Andererseits hatte er ein ganzes Leben ohne sie verbracht.
»Himmel, Jack.« Lady Kate lachte und brachte unwissentlich Olivias Gedanken zum Ausdruck. »Sie sind ja plötzlich zuckersüß.«
Sie erntete ein weiteres Lächeln. »Übung, Kate. Übung.«
Olivia schüttelte nur den Kopf. Lady Kate stellte Grace vor.

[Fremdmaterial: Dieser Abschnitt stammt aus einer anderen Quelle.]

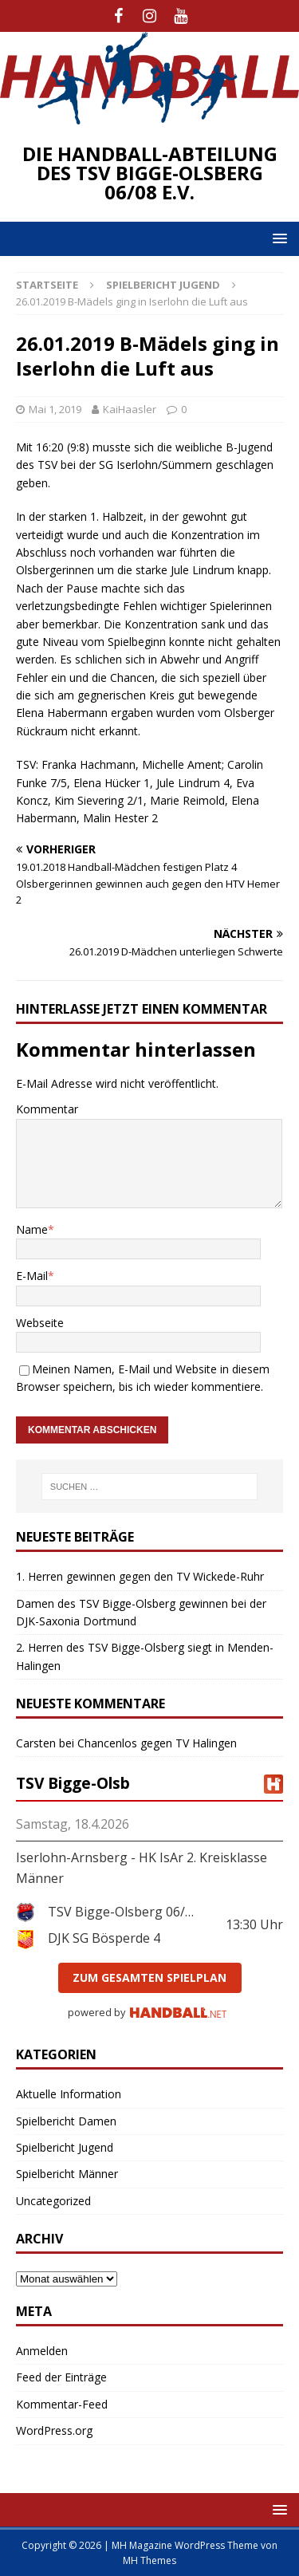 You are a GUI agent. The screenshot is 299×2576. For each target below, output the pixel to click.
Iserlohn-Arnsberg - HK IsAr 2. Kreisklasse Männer (141, 1868)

»Es ist mir ein Vergnügen«, entgegnete Jack und schüttelte Grace die Hand. »An welcher Universität haben Sie eine medizinische Ausbildung genossen?«
Während Grace die Wunde untersuchte, lächelte sie ihm abwesend zu. »An der ›Universität der Kriege auf der Iberischen Halbinsel‹.«
Jack nickte. »Entschuldigen Sie, Ma’am. Mein Bein gehört Ihnen.«
»Honig«, sagte Grace.
Er hob eine Augenbraue. »Sie wollen jetzt etwas essen?«
Grace schmunzelte. »Nein, ich meinte, wir sollten Honig auf die Wunde schmieren und sie verbinden. Das wirkt Wunder bei Infektionen.«
»Ich begebe mich vertrauensvoll in Ihre Hände, Miss Fairchild. Setzt du dich zu mir und hältst meine Hand, während der Honig Wunder vollbringt, Liv?«
»Ich werde eine Weile bei dir sitzen«, entgegnete Olivia und war schändlicherweise dankbar für das Fieber. Es würde die unvermeidliche Konfrontation hinauszögern.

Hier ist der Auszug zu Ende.